Our comparative analysis of machine learning models revealed distinct performance advantages: the XGBoost algorithm demonstrated superior capability in differentiating normal vocal cords from organic lesions (AUC = 0.894, accuracy = 0.893, precision = 0.903, recall = 0.876), while LightGBM achieved exceptional performance in malignancy prediction (AUC = 0.924, accuracy = 0.924, precision = 0.935, recall = 0.906). These results suggest LightGBM's particular clinical utility for early malignant lesion detection due to its robust predictive performance. This work contrasts with the OS-ELM approach employed by FT Al-Dhief et al. in speech pathology classification, highlighting how algorithm selection should be tailored to specific diagnostic objectives.³¹ The demonstrated efficacy of gradient boosting methods (XGBoost/LightGBM) for vocal lesion analysis, combined with their computational efficiency, positions them as promising tools for clinical implementation. Future research directions should investigate hybrid systems incorporating online learning capabilities (e.g. OS-ELM) with our validated acoustic feature extraction pipeline to enable real-time diagnostic applications.
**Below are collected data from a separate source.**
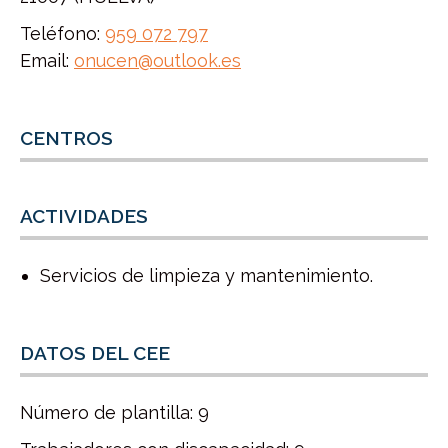
Teléfono:
959 072 797
Email:
onucen@outlook.es
CENTROS
ACTIVIDADES
Servicios de limpieza y mantenimiento.
DATOS DEL CEE
Número de plantilla: 9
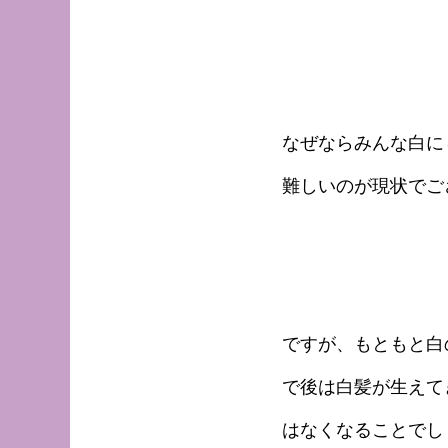
なぜならみんな白に
難しいのが現状でご
ですが、もともと白
で後は白髪が生えて
はなくなることでし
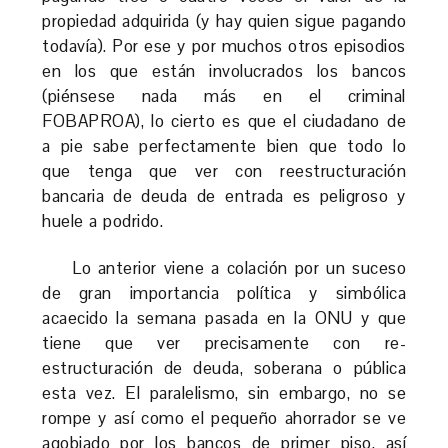
propiedad adquirida (y hay quien sigue pagando
todavía). Por ese y por muchos otros episodios
en los que están involucrados los bancos
(piénsese nada más en el criminal
FOBAPROA), lo cierto es que el ciudadano de
a pie sabe perfectamente bien que todo lo
que tenga que ver con reestructuración
bancaria de deuda de entrada es peligroso y
huele a podrido.
Lo anterior viene a colación por un suceso
de gran importancia política y simbólica
acaecido la semana pasada en la ONU y que
tiene que ver precisamente con re-
estructuración de deuda, soberana o pública
esta vez. El paralelismo, sin embargo, no se
rompe y así como el pequeño ahorrador se ve
agobiado por los bancos de primer piso, así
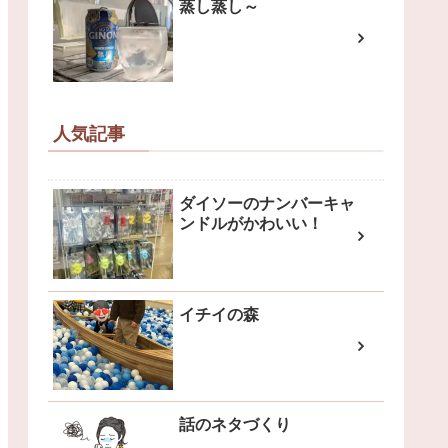
蒸し蒸し～
人気記事
ダイソーのナンバーキャ
ンドルがかわいい！
イチイの森
話のネタづくり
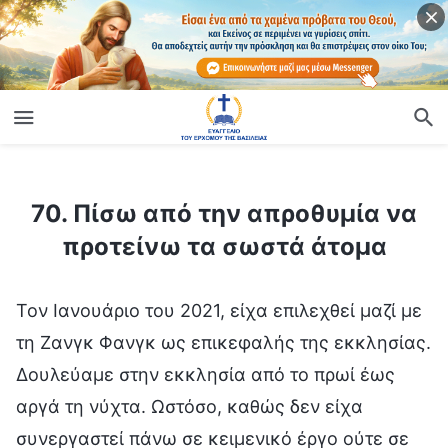
ίο
70. Πίσω από την απροθυμία να προτείνω τα σωστά άτομα
70. Πίσω από την απροθυμία να
προτείνω τα σωστά άτομα
Τον Ιανουάριο του 2021, είχα επιλεχθεί μαζί με
τη Ζανγκ Φανγκ ως επικεφαλής της εκκλησίας.
Δουλεύαμε στην εκκλησία από το πρωί έως
αργά τη νύχτα. Ωστόσο, καθώς δεν είχα
συνεργαστεί πάνω σε κειμενικό έργο ούτε σε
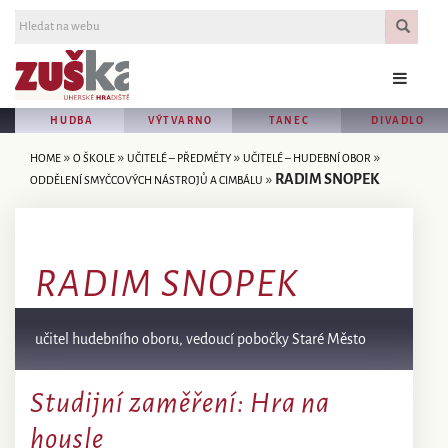
HUDBA
VÝTVARNO
TANEC
DIVADLO
»
»
»
»
HOME
O ŠKOLE
UČITELÉ – PŘEDMĚTY
UČITELÉ – HUDEBNÍ OBOR
»
RADIM SNOPEK
ODDĚLENÍ SMYČCOVÝCH NÁSTROJŮ A CIMBÁLU
RADIM SNOPEK
učitel hudebního oboru, vedoucí pobočky Staré Město
Studijní zaměření: Hra na
housle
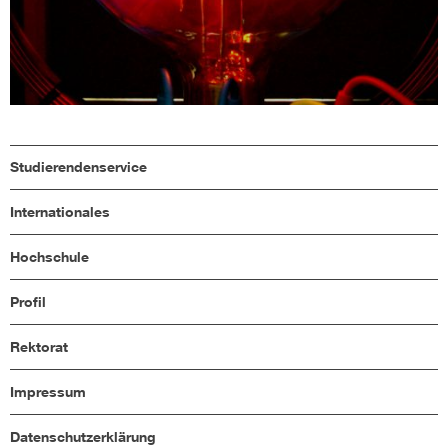
Studierendenservice
Internationales
Hochschule
Profil
Rektorat
Impressum
Datenschutzerklärung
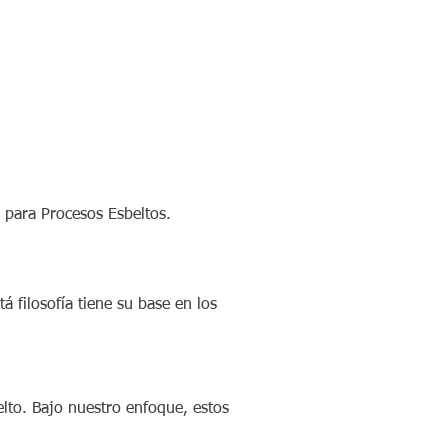
Productos
More
s para Procesos Esbeltos.
 filosofía tiene su base en los
elto. Bajo nuestro enfoque, estos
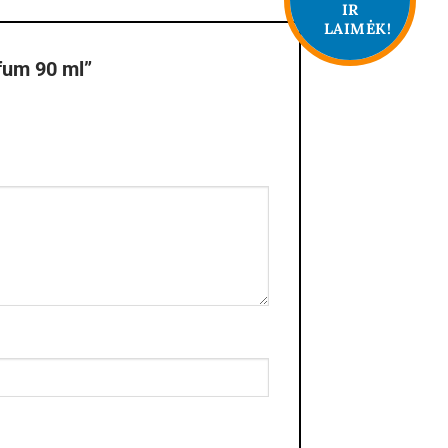
IR
LAIMĖK!
fum 90 ml”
Through SHAP value analysis, we obtained critical interpretability insights that quantify the relative contribution of each feature to the model's predictive outcomes. The SHAP values and plots revealed that the skew of /i/, skew of /ü/, peak2valley of /a/, age, and shapefactor of /o/ were the most influential features in the XGBoost model for predicting vocal cord organic lesions. Conversely, smoking had a relatively minor contribution. Furthermore, SHAP plot analysis revealed that age had a significant impact on the prediction verification process, with older ages being strongly associated with a higher likelihood of vocal cord malignant organic lesions in the LightGBM model. Similarly, drinking, male sex, and smoking were identified as promoting factors.¹⁸ Nuha Qais Abdulmajeed proposed a deep learning method based on unique feature selection that significantly improves the recognition of various speech pathologies, while our research focuses on distinguishing between benign and malignant vocal cord lesions and enhancing model interpretability through SHAP values, suggesting that integrating deep learning with explainability methods could further enhance the accuracy and clinical applicability of speech pathology recognition.³²

Our study explores the potential application of acoustic analysis combined with AI for diagnosing vocal cord lesions. This approach may offer an alternative pathway in otolaryngological diagnostics, potentially reducing dependence on invasive methods through non-invasive, AI-assisted solutions. The integration of machine learning models like XGBoost provides preliminary evidence supporting the feasibility of processing acoustic data for diagnostic purposes. Additionally, our use of explainable AI techniques (SHAP values) addresses interpretability considerations in medical AI, contributing to discussions about transparent healthcare technologies.

From a practical perspective, the methodology could potentially enable earlier lesion detection, which might improve clinical intervention timelines. The explainable components may offer clinicians insights into feature contributions, possibly supporting diagnostic confidence in clinical settings.

Limitations of this study

While this study demonstrates the promising application of acoustic analysis and machine learning in diagnosing vocal cord lesions, several limitations must be acknowledged:

The sample size of 157 participants, including only contain 18 malignant cases, may limit the generalisability of the findings, particularly for rare or aggressive lesions.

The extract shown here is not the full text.